No Deal! M1 Ltd’s Strategic Review Fizzles Out With No Suitor
M1 Ltd‘s (SGX: B2F) strategic review stirred rumours that Singapore’s smallest operational telco might be acquired. But eventually, it fizzled out with little drama.
On 17 March 2017, M1’s major shareholders, namely Keppel Corporation Limited (SGX: BN4), Singapore Press Holdings Limited (SGX: T39), and the Malaysia-based telco Axiata Group Berhad (KLSE: 6888.KL) were revealed to be exploring a sale of their respective stakes in the local telco.
The news of the potential sale was well-received by the stock market. M1 shares had closed at $2.03 each on 16 March 2017, but proceeded to rise to a high of $2.27 in the months that followed.
M1’s peer, StarHub Ltd (SGX: CC3), was suggested as a potential acquirer. Another potential suitor was MyRepublic, which had lost out to Australia’s TPG Telecom in the bid to be Singapore’s fourth telco.
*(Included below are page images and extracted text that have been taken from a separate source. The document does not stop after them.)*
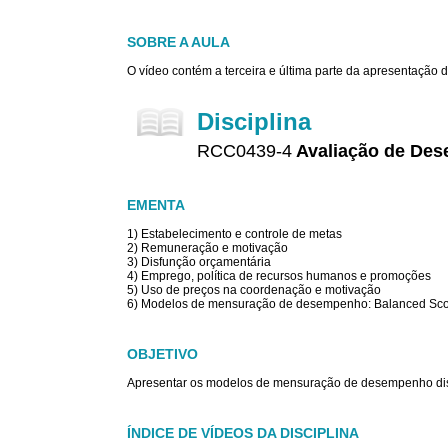
SOBRE A AULA
O vídeo contém a terceira e última parte da apresentaçã
Disciplina
RCC0439-4
Avaliação de De
EMENTA
1) Estabelecimento e controle de metas
2) Remuneração e motivação
3) Disfunção orçamentária
4) Emprego, política de recursos humanos e promoções
5) Uso de preços na coordenação e motivação
6) Modelos de mensuração de desempenho: Balanced Sco
OBJETIVO
Apresentar os modelos de mensuração de desempenho disc
ÍNDICE DE VÍDEOS DA DISCIPLINA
But as it turns out, any deal for control of M1 was not to be.
StarHub soon confirmed that it had no plans to acquire M1. The minutes for StarHub’s recent Annual General Meeting held on 19 April 2017 included the following statement:
“In reply to Mr Goh Yong Nghee Henry’s query on the potential acquisition of M1 Limited (“M1”), Chairman stated that the Company had no plans to acquire M1 after due consideration of all factors. The decision was made based on what was in the best interest of the shareholders.”
Then, on 6 July 2017, it was MyRepublic’s turn to put an end to speculation that it wanted to acquire M1. MyRepublic said that it had put in a bid, but had no intention of pursuing the deal.
Closing the chapter
On Tuesday, all three major shareholders of M1 ended their strategic review. SPH put out this statement:
“The Company wishes to announce that Axiata Group Berhad, Keppel Telecommunications & Transportation Ltd and the Company (collectively, the “Majority Shareholders”) have decided not to proceed further with the Strategic Review.
The Majority Shareholders have taken into consideration the proposals from interested parties, which despite a favourable level of interest, have not met the minimum criteria and parameters as determined by the Majority Shareholders.”
From the statement above, it is not clear what the criteria and who the interested parties were, besides MyRepublic. The statement above from SPH was followed by a sentence that made it clear there will be no transaction:
“For the avoidance of doubt, no arrangement or agreement with any third party has been reached in relation to each Majority Shareholders’ respective shareholdings in M1 Limited.”
In short, there will be no deal and investors will have to observe how M1’s business develops in the future. As it stands, M1 is finding it tough out there. The second quarter of 2017 saw M1’s profit fall by 20.8%, leading to a 25.7% decline in its interim dividend.